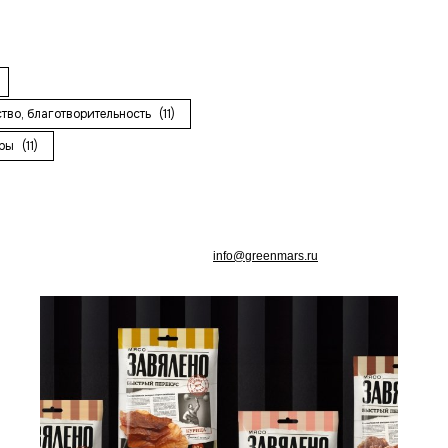
ство, благотворительность
(11)
ары
(11)
info@greenmars.ru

Action item – In your copy, repeat the records above exactly and include no images.

Expected answer –
ство, благотворительность
(11)
ары
(11)
info@greenmars.ru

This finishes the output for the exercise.